**Work item**
Search the records below for the word "Оформление" and show every line where it occurs.

**Source records**
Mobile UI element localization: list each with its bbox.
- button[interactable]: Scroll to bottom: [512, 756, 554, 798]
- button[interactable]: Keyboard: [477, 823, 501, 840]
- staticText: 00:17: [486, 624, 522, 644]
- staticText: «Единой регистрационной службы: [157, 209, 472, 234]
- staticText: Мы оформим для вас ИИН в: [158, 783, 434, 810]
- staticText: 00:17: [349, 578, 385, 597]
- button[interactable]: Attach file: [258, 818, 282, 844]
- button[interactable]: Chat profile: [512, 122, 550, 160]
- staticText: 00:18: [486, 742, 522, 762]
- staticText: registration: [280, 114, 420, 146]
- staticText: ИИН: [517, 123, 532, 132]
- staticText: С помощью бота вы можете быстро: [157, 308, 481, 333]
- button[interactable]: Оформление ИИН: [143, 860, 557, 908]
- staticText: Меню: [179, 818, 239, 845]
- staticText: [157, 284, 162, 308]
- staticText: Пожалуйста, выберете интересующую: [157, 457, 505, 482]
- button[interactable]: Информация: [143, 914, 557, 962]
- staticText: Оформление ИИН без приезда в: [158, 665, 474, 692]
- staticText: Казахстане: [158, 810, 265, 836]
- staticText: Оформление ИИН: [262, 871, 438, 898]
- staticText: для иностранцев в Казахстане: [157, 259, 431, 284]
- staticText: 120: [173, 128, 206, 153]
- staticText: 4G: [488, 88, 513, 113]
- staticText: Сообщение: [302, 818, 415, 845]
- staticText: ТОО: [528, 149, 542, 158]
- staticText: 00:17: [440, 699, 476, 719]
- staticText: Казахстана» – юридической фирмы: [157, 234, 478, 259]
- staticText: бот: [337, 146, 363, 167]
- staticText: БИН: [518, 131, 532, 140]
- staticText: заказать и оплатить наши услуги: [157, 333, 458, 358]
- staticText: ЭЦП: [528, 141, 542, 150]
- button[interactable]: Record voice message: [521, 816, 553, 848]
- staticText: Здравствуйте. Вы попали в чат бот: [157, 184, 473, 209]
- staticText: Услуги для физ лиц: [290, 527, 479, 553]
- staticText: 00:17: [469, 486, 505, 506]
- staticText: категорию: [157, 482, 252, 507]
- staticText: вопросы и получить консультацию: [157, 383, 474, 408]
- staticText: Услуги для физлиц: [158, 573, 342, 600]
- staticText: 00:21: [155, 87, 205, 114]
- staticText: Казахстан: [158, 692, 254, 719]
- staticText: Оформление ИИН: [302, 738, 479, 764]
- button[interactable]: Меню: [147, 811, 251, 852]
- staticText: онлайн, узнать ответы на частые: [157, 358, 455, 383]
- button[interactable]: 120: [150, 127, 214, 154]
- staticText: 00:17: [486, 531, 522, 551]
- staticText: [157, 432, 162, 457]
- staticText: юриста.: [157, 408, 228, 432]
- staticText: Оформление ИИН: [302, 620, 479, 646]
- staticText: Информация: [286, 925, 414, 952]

**Solved exercise**
- button[interactable]: Оформление ИИН: [143, 860, 557, 908]
- staticText: Оформление ИИН без приезда в: [158, 665, 474, 692]
- staticText: Оформление ИИН: [262, 871, 438, 898]
- staticText: Оформление ИИН: [302, 738, 479, 764]
- staticText: Оформление ИИН: [302, 620, 479, 646]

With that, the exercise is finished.